Les Égyptiens ne possédaient pas d’engins de levage pour élever les pierres verticalement. On pense généralement que la pose des couches successives de maçonnerie s’effectuait à l’aide de rampes en terre ou en briques crues, sur lesquelles les pierres étaient traînées jusqu’à leur emplacement dans les murs par la force musculaire animale et humaine. Plus tard, lorsque les rampes ont été retirées, elles ont servi de plates-formes aux maçons pour appliquer les finitions finales sur les surfaces en pierre. Les vestiges de ces rampes sont encore visibles dans les temples inachevés commencés à l’époque ptolémaïque. Les pierres étaient généralement posées avec un lit de mortier composé de gypse, de sable et d’eau, qui servait peut-être davantage de lubrifiant pour pousser la pierre en place que d’agent de liaison. L’utilisation d’ancrages métalliques à queue d’aronde entre les blocs était également limitée.

Gizeh
Gizeh

Les grandes pyramides de Gizeh, dont la plus haute culmine à 147 mètres (481 pieds), sont une merveilleuse réussite technologique et leur impact visuel est encore impressionnant aujourd’hui ; il faudra attendre le XIXe siècle pour que des structures plus hautes soient construites. Mais ils représentent également une impasse dans la construction massive en pierre, qui s’est rapidement orientée vers des cadres en pierre plus légers et plus flexibles et vers la création d’espaces intérieurs plus grands. La colonne de pierre autoportante supportant des poutres en pierre est apparue pour la première fois dans les temples royaux associés aux pyramides, vers 2600 avant notre ère. Les colonnes carrées en granit portant de lourds linteaux en granit s’étendaient sur 3 à 4 mètres (10 à 13 pieds) ; les espaces entre les linteaux étaient couverts de dalles massives en granit. Dans ces structures, la notion abstraite des charpentes en bois des premiers bâtiments royaux était traduite en pierre.

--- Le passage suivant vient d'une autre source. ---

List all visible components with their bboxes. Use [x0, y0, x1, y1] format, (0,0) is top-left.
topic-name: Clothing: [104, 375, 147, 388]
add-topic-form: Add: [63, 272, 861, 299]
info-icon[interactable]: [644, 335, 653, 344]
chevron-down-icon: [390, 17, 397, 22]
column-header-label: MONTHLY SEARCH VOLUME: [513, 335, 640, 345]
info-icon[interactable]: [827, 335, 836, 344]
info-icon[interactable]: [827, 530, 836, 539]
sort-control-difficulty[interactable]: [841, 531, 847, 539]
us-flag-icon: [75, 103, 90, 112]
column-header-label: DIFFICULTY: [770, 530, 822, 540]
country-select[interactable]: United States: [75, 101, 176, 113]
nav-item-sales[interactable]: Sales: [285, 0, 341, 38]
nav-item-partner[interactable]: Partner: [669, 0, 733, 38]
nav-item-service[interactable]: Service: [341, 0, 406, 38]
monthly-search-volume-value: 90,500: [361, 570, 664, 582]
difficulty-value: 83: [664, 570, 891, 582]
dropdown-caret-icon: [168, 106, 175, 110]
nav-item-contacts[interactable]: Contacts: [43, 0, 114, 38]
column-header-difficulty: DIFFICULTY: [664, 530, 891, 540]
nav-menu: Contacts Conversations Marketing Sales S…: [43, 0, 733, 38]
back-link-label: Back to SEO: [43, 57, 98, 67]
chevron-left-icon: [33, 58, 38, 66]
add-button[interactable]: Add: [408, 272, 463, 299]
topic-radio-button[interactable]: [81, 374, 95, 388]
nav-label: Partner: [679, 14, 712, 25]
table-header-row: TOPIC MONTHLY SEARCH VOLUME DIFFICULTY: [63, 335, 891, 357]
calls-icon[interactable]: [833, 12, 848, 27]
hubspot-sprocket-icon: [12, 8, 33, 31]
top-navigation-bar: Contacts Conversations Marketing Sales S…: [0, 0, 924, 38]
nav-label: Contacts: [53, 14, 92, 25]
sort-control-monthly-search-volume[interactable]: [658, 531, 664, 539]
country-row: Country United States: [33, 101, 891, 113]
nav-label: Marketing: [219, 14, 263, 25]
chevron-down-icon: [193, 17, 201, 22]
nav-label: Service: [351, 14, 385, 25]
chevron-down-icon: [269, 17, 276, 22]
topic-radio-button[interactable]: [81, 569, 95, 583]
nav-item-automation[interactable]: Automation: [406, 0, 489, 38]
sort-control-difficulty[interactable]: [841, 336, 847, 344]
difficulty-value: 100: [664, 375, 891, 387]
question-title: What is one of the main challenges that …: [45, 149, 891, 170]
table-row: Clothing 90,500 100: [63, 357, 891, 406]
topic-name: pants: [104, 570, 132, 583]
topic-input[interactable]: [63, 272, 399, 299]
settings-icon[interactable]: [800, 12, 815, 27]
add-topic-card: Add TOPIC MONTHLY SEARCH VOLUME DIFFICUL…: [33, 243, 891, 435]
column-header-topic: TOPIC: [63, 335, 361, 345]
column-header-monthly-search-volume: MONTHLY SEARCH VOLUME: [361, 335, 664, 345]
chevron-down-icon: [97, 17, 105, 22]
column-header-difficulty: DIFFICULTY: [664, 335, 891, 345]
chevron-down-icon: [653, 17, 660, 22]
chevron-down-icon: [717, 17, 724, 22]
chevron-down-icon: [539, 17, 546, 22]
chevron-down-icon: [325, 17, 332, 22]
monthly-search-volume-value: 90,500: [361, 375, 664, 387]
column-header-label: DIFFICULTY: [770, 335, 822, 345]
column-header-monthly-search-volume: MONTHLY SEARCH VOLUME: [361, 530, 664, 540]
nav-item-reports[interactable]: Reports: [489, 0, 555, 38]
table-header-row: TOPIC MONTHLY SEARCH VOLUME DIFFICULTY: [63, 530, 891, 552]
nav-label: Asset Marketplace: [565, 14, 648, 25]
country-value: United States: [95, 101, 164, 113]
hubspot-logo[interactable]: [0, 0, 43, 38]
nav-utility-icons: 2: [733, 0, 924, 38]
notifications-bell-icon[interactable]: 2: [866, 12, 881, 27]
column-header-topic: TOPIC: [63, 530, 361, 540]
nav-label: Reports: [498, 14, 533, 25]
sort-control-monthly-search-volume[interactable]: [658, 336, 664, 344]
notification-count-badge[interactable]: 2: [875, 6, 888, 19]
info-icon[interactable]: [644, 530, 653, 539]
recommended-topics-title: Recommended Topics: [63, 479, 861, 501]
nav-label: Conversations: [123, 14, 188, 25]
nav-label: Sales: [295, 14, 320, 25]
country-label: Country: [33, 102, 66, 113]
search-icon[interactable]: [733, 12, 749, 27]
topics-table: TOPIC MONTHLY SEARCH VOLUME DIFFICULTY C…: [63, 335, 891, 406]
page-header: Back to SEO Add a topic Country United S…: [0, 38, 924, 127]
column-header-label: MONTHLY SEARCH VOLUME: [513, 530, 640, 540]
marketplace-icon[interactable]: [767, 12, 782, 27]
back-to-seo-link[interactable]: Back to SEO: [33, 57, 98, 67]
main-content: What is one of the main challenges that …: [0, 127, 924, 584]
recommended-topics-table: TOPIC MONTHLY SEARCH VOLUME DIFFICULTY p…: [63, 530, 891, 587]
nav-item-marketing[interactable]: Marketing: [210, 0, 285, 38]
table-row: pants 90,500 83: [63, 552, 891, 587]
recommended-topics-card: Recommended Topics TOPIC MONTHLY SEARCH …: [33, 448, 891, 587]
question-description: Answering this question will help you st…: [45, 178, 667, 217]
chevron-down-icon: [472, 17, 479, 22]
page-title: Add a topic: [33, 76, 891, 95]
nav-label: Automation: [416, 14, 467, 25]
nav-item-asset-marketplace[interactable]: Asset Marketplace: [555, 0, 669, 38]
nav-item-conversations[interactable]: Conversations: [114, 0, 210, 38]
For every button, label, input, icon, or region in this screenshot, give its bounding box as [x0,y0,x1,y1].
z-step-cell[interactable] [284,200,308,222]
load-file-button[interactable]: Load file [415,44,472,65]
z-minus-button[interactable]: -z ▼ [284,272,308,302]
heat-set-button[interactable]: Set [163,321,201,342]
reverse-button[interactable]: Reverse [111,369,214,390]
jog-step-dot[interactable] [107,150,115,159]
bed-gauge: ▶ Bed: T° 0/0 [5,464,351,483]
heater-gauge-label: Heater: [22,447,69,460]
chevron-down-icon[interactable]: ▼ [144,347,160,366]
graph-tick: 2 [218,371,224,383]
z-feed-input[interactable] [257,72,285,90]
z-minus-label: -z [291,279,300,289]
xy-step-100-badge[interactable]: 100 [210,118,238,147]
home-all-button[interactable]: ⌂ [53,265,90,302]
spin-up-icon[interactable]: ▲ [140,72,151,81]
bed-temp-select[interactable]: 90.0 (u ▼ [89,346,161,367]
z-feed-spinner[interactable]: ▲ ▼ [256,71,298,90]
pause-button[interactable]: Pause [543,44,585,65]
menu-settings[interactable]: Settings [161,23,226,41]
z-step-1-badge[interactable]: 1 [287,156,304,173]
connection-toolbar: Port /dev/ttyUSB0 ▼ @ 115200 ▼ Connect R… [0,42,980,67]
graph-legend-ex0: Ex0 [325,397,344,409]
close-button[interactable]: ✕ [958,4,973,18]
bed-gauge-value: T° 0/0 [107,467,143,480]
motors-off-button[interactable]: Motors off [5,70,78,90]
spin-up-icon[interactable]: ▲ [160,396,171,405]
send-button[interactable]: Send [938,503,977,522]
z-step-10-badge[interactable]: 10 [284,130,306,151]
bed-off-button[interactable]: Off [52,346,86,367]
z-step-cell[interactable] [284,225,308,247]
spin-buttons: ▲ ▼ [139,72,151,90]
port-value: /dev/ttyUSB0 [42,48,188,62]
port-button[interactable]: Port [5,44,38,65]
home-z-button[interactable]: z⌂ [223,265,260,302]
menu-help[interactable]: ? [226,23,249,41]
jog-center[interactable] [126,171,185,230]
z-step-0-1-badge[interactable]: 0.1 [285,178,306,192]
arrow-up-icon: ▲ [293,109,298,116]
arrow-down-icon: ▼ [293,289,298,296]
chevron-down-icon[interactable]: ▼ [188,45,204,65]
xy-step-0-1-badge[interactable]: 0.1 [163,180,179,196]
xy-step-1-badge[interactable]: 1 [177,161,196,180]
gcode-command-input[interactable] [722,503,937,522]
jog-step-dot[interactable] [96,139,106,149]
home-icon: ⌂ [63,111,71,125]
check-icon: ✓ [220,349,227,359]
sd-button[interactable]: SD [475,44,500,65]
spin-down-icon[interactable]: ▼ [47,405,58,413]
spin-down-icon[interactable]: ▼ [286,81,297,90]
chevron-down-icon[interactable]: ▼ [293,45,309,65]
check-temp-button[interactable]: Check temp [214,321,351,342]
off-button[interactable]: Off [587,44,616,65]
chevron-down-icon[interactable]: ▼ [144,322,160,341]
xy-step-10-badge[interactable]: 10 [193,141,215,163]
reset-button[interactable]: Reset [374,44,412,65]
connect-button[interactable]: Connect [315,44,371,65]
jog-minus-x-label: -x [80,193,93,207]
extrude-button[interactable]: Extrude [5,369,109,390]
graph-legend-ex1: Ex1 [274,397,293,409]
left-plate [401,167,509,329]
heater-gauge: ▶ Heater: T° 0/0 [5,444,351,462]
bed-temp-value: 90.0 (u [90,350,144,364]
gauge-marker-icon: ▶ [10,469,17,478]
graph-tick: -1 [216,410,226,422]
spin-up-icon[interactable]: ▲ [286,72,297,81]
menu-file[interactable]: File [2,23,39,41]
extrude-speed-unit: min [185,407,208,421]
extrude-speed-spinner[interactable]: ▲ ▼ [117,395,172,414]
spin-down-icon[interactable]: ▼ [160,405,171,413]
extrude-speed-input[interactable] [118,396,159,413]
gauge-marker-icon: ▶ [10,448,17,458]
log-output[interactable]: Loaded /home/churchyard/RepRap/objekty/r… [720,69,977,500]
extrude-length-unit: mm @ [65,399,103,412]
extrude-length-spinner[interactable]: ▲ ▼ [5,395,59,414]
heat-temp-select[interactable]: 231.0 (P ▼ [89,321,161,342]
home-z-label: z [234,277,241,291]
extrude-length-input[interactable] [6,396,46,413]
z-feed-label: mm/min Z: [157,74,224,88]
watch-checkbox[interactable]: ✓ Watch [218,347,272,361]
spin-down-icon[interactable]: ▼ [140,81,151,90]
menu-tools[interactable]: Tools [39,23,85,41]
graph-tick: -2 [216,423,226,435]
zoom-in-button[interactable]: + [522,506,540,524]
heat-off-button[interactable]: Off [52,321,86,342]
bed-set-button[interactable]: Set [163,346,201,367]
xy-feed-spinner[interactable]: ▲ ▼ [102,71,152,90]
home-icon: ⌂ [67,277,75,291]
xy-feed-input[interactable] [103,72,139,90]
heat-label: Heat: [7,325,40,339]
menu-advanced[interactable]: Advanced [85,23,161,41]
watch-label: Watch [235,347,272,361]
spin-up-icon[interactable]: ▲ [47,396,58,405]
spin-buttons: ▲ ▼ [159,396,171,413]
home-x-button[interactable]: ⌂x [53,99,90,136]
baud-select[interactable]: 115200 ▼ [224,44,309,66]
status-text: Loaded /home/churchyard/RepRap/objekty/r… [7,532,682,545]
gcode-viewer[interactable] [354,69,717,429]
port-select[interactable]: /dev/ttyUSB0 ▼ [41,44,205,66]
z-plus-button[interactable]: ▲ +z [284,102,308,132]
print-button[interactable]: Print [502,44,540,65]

Bien que la pierre soit plus durable que le bois, sa résistance structurelle est très différente. La pierre est beaucoup plus résistante en compression que le bois, mais elle est plus faible en tension. C’est pourquoi la pierre convient bien aux colonnes, qui peuvent être très hautes, par exemple 24 mètres (80 pieds) dans le grand temple d’Amon-Rê à Karnak. Mais les linteaux en pierre qui s’étendent entre les colonnes sont limités par la tension qu’ils développent sur leurs surfaces inférieures ; leur portée maximale est peut-être de 5 mètres (16 pieds). Ainsi, pour des portées plus longues, une autre forme structurelle était nécessaire pour exploiter la plus grande résistance à la compression de la pierre. Mais l’arc, qui pouvait couvrir une plus grande distance en compression, restait confiné aux égouts et aux toits souterrains des tombes des petits fonctionnaires. Ainsi, peut-être avec l’image de la charpente en bois encore forte dans leur esprit, les maçons égyptiens se contentèrent d’explorer les limites de la charpente en pierre analogue dans une série de grands temples construits au cours du Nouvel Empire (1539-1075 avant notre ère) à Karnak et à Louxor, culminant dans les élégantes loggias du temple de la reine Hatchepsout à Deir al-Baḥrī. Le paradigme du temple à ossature de pierre qu’ils ont établi perdurera jusqu’à la fin du monde classique.